1.1 Example: Linear Models

Consider the simple linear model. $\begin{equation} y = \beta_0 + \beta_1 x + \varepsilon \tag{1.1} \end{equation}$

This model has unknown parameters $\beta_0$ and $\beta_1$ . Given observations $(y_1, x_1), (y_2, x_2),\dots, (y_n, x_n)$ , we can combine these data with the likelihood principle, which gives us a procedure for producing model parameter estimates. The likelihood can be maximized to produce maximum likelihood estimates, $\hat{\beta}_0 = \bar{y} - \hat{\beta}_1\bar{x}$ and $\hat{\beta}_1 = \frac{\sum_{i=1}^n (x_i-\bar{x})(y_i-\bar{y})}{\sum_{i=1}^n (x_i-\bar{x})}$ These statistics, $\hat{\beta}_0$ and $\hat{\beta}_1$ , can then be interpreted, depending on the area of application, or used for other purposes, perhaps as inputs to other procedures. In this simple example, we can see how each component of the modeling process works.

Component	Implementation
Model	Linear regression
Principle/Technique	Likelihood principle
Algorithm	Maximization
Statistic	$\hat{\beta}_0$ , $\hat{\beta}_1$

In this example, the maximization of the likelihood was simple because the solution was available in closed form. However, in most other cases, there will not be a closed form solution and some specific algorithm will be needed to maximize the likelihood.
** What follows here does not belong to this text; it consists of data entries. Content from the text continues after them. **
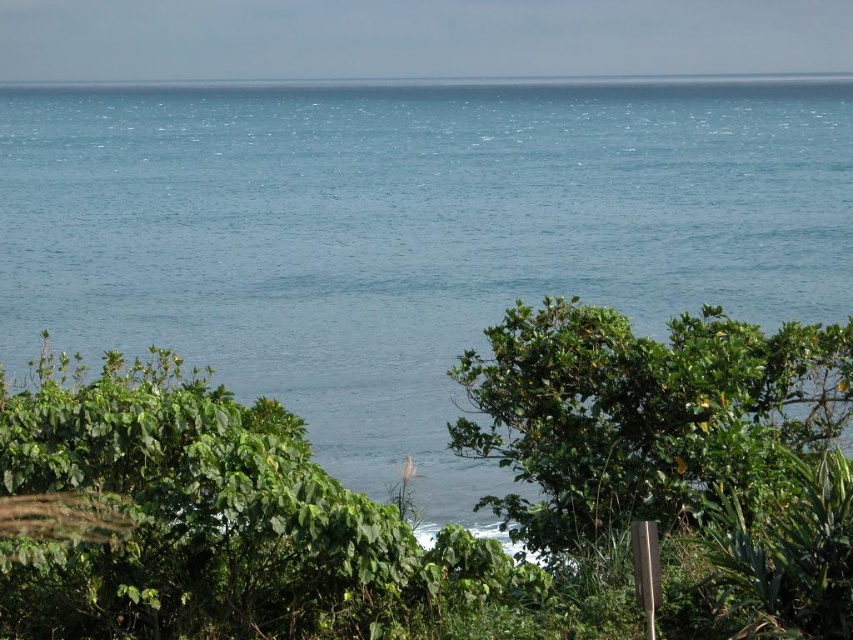 You are a photographer wanting to capture the entire scene in one shot. Given that your camera can only focus on objects within a 10m width, will the blue water at center and the green leafy tree at center both fit within the frame?

The blue water at center is wider than the green leafy tree at center. Since the camera can focus on objects within a 10m width, both objects will fit as their combined width does not exceed the limit.

You are standing on a cliff overlooking the coastal scene. You see the blue water at center and the green leafy tree at center. Which one appears taller from your viewpoint?

The blue water at center appears taller than the green leafy tree at center from your viewpoint because the blue water at center has a greater height compared to the green leafy tree at center.

You are standing on the beach in the coastal scene. Where is the blue water at center located in relation to your position?

The blue water at center is located at point 0.367 on the x axis and 0.479 on the y axis relative to your position. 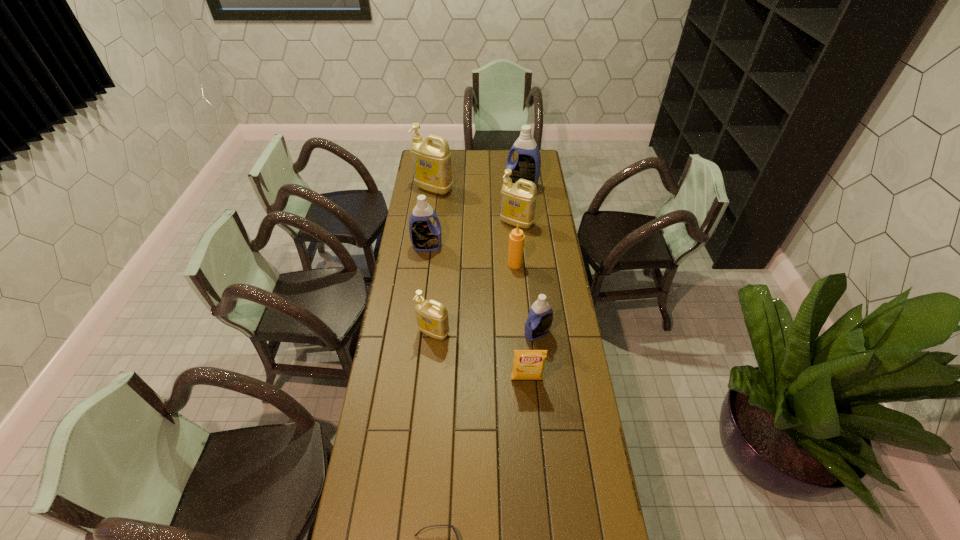 In order to click on crisp (potato chip) at the right edge in this screenshot , I will do `click(528, 364)`.

Where is `vacant space at the far edge`? The height and width of the screenshot is (540, 960). vacant space at the far edge is located at coordinates (487, 153).

In the image, there is a desktop. What are the coordinates of `free region at the left edge` in the screenshot? It's located at [408, 347].

This screenshot has height=540, width=960. Identify the location of vacant space at the right edge. (547, 342).

You are a GUI agent. You are given a task and a screenshot of the screen. Output one action in this format:
    pyautogui.click(x=<x>, y=<y>)
    Task: Click on the vacant region between the farthest blue detergent and the second nearest blue detergent
    
    Given the screenshot: What is the action you would take?
    pyautogui.click(x=474, y=217)

You are a GUI agent. You are given a task and a screenshot of the screen. Output one action in this format:
    pyautogui.click(x=<x>, y=<y>)
    Task: Click on the free space between the nearest blue detergent and the tan condiment
    
    Given the screenshot: What is the action you would take?
    pyautogui.click(x=526, y=299)

Locate an element on the screen. free space between the fourth nearest detergent and the smallest beige detergent is located at coordinates (475, 278).

This screenshot has height=540, width=960. In order to click on free point between the smallest blue detergent and the farthest beige detergent in this screenshot , I will do `click(486, 261)`.

This screenshot has width=960, height=540. In order to click on vacant area between the third nearest detergent and the crisp (potato chip) in this screenshot , I will do `click(477, 313)`.

Locate an element on the screen. The height and width of the screenshot is (540, 960). empty location between the fourth nearest detergent and the second nearest object is located at coordinates (522, 301). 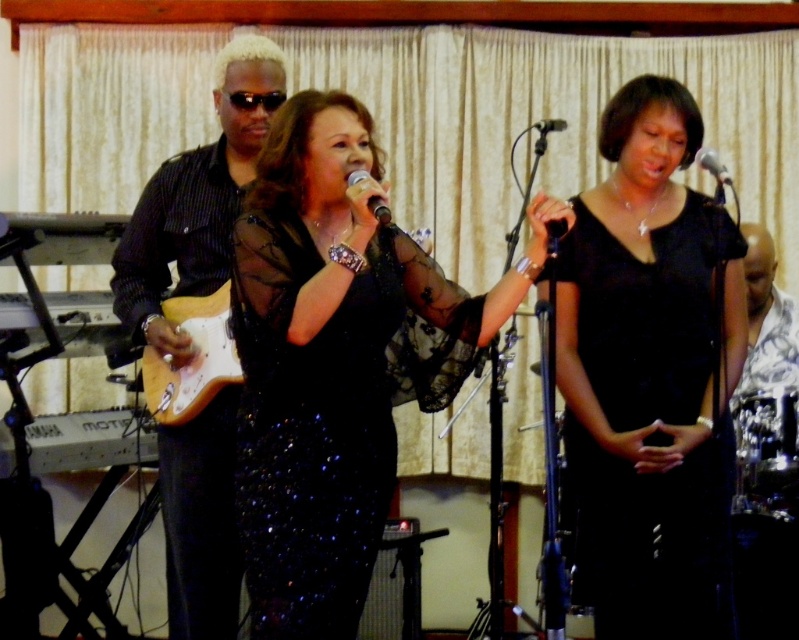 Question: Which object is farther from the camera taking this photo?

Choices:
 (A) black satin dress at center
 (B) shiny black shirt at left
 (C) light wood electric guitar at center

Answer: (B)

Question: Is sparkly black dress at center closer to the viewer compared to metallic silver microphone at upper center?

Choices:
 (A) no
 (B) yes

Answer: (B)

Question: Which object appears farthest from the camera in this image?

Choices:
 (A) metallic silver microphone at upper center
 (B) black satin dress at center
 (C) black metallic microphone at center
 (D) light wood electric guitar at center

Answer: (B)

Question: Observing the image, what is the correct spatial positioning of black satin dress at center in reference to light wood electric guitar at center?

Choices:
 (A) above
 (B) below

Answer: (B)

Question: Among these objects, which one is nearest to the camera?

Choices:
 (A) light wood electric guitar at center
 (B) black metallic microphone at center
 (C) sparkly black dress at center

Answer: (B)

Question: Does light wood electric guitar at center have a lesser width compared to black metallic microphone at center?

Choices:
 (A) yes
 (B) no

Answer: (B)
Changing the implementation of a given component can lead to different outcomes further down the change and can even produce completely different outputs. Identical estimates for the parameters in this model can be produced (in this case) by replacing the likelihood principle with the principle of least squares. However, changing the principle to produce, for example, maximum a posteriori estimates would have produced different statistics at the end.